Parallel to the magazine – published eight times a year – Frieze capitalised on the booming and vibrant London art scene, and soon became an obligatory stop in the world market calendar. Its success led to Frieze Masters, opened in 2012 also in London, dedicated to artworks dated from before 2000. In the same year, it launched its first fair in New York.
Frieze was becoming too big, too rich, and too expensive to continue running as an independent structure. In 2016 the American giant holding Endeavour, with businesses ranging from its major talent agency to sports marketing, acquired a 70% controlling stake in the Frieze brand, including art fairs and the magazine.
But it was only a few years later, in pandemical 2020, that the pair of original founders who still ran the company finally ceded their place to a newly-created position of CEO filled by former media executive Simon Fox.
From then on, it was all about expansion and corporate strategy: after Frieze Los Angeles (2019) came Frieze Seoul (2022), and last year it bought New York’s The Armory ShowExternal link and EXPO Chicago, which will continue to be run under their original brands.

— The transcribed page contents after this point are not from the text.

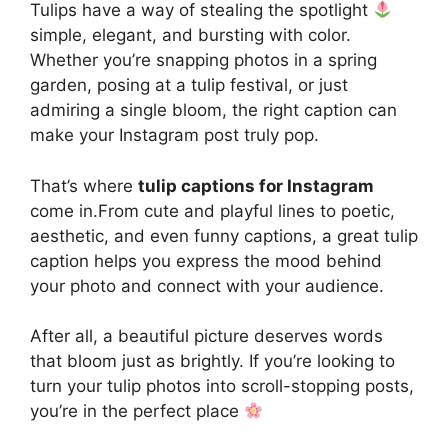
Tulips have a way of stealing the spotlight
simple, elegant, and bursting with color.
Whether you’re snapping photos in a spring
garden, posing at a tulip festival, or just
admiring a single bloom, the right caption can
make your Instagram post truly pop.
That’s where
tulip captions for Instagram
come in.From cute and playful lines to poetic,
aesthetic, and even funny captions, a great tulip
caption helps you express the mood behind
your photo and connect with your audience.
After all, a beautiful picture deserves words
that bloom just as brightly. If you’re looking to
turn your tulip photos into scroll-stopping posts,
you’re in the perfect place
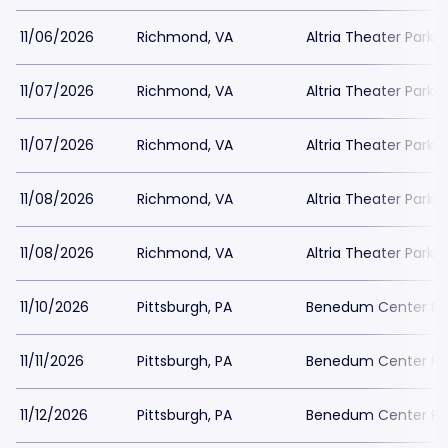
11/06/2026
Richmond, VA
Altria Theater Parki
11/07/2026
Richmond, VA
Altria Theater Parki
11/07/2026
Richmond, VA
Altria Theater Parki
11/08/2026
Richmond, VA
Altria Theater Parki
11/08/2026
Richmond, VA
Altria Theater Parki
11/10/2026
Pittsburgh, PA
Benedum Center Pa
11/11/2026
Pittsburgh, PA
Benedum Center Pa
11/12/2026
Pittsburgh, PA
Benedum Center Pa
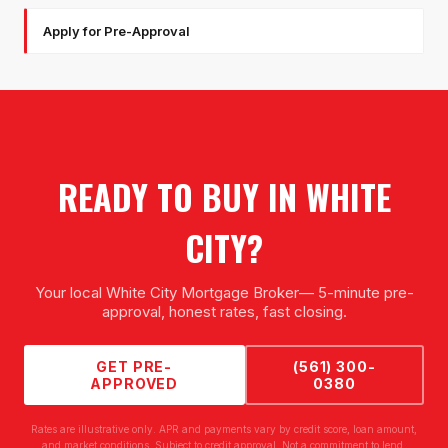
Apply for Pre-Approval
READY TO BUY IN
WHITE
CITY
?
Your local
White City Mortgage Broker
— 5-minute pre-
approval, honest rates, fast closing.
GET PRE-
(561) 300-
APPROVED
0380
Rates are illustrative only. APR and payments vary by credit score, loan amount,
and market conditions. Subject to credit approval. Not a commitment to lend.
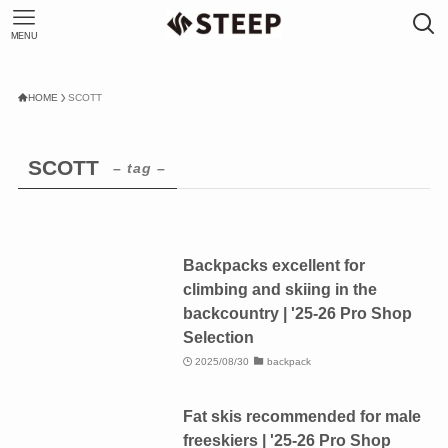
MENU
HOME
SCOTT
SCOTT
– tag –
Backpacks excellent for
climbing and skiing in the
backcountry | '25-26 Pro Shop
Selection
2025/08/30
backpack
Fat skis recommended for male
freeskiers | '25-26 Pro Shop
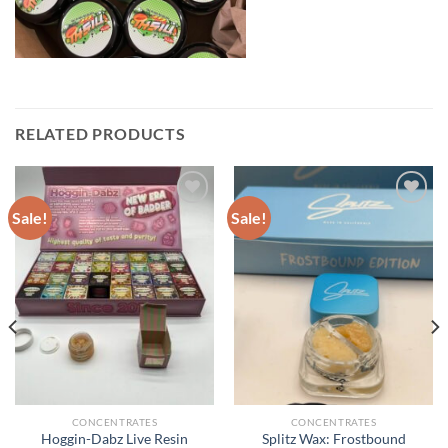
RELATED PRODUCTS
Sale!
Sale!
CONCENTRATES
CONCENTRATES
Hoggin-Dabz Live Resin
Splitz Wax: Frostbound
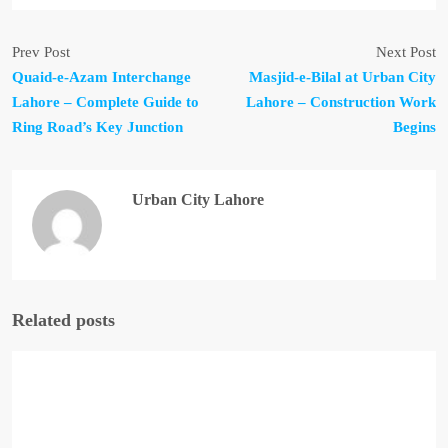
Prev Post
Next Post
Quaid-e-Azam Interchange
Masjid-e-Bilal at Urban City
Lahore – Complete Guide to
Lahore – Construction Work
Ring Road’s Key Junction
Begins
Urban City Lahore
Related posts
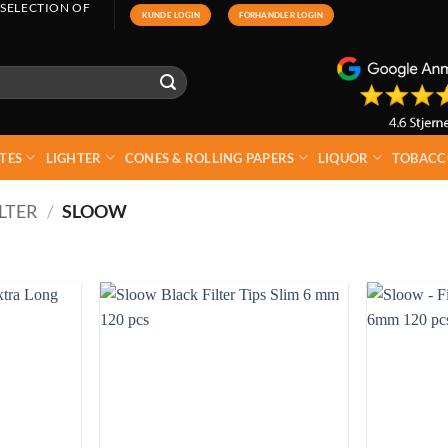
 SELECTION OF
KUNDE LOGIN
FORHANDLER LOGIN
TES
LIGHTER
CONES & ROLLING PAPERS
LIQUOR
TOBACC
LTER
/
SLOOW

The big fairs’ latest moves brought their territories closer. Frieze’s move to Seoul prompted Art Basel to act swiftly on the Asian corner of the planetary chessboard, while Art Basel’s muscling into Paris positioned it a bit too close to Frieze’s London stronghold, and not just geographically. In the art market calendar, Paris + opens only five days after the end of Frieze’s London show, revealing an open battle for collectors. It is also worth noting that Art Basel’s CEO Horowitz is based in Frieze’s territory of New York, and not in Basel.
What’s left for the mortals
While the big brands duel in their global heights, they are followed by a whole arts ecosystem that doesn’t limit itself to smaller and niche fairs.
For instance, when Art Basel lands in Basel, the whole art circuit comes along for the ride. Museums display their best shows of the year, Zurich galleries run an Art Weekend prior the fair to cater to the visiting collectors, and satellite fairs like Liste and Volta set up their stands. The same phenomenon can be seen in London and Los Angeles during Frieze, but Frieze has a harder time with New York, where the offer of galleries is too many and the art circuit there is trickier to get behind one fair.
“Rocky Mountain Air” (2023): kinetic art by Breakfast Studio (USA), on display at Volta art fair in Basel.
Satellite fairs are part of the big fairs’ ecosystem while also running on a parallel league of niche markets. Liste, in Basel, began in the 1990s as an initiative of young, independent galleries, and a few years ago it moved from its original quarters in the Warteck, an old brewery which still functions as a multipurpose arts center, to a huge exhibition space adjacent to Art Basel.
Some of its founders, like gallerists Peter Kilchmann and Eva Presenhuber, have made it big and have permanent stands in Art Basel. Liste became an established venue but didn’t go corporate. It is run by a foundation dedicated to its founding principles, and deeply attached to its original locus, Basel.
In the void it left in the independent scene, a new youngish initiative, Basel Social Club, started two years ago and soon became the liveliest space during Art Basel. Far from staging any serious competition to Art Basel, these independent movements “keep big art fairs on their toes”, according to Gerlis. “There is only so much they can do; people always want an alternative.”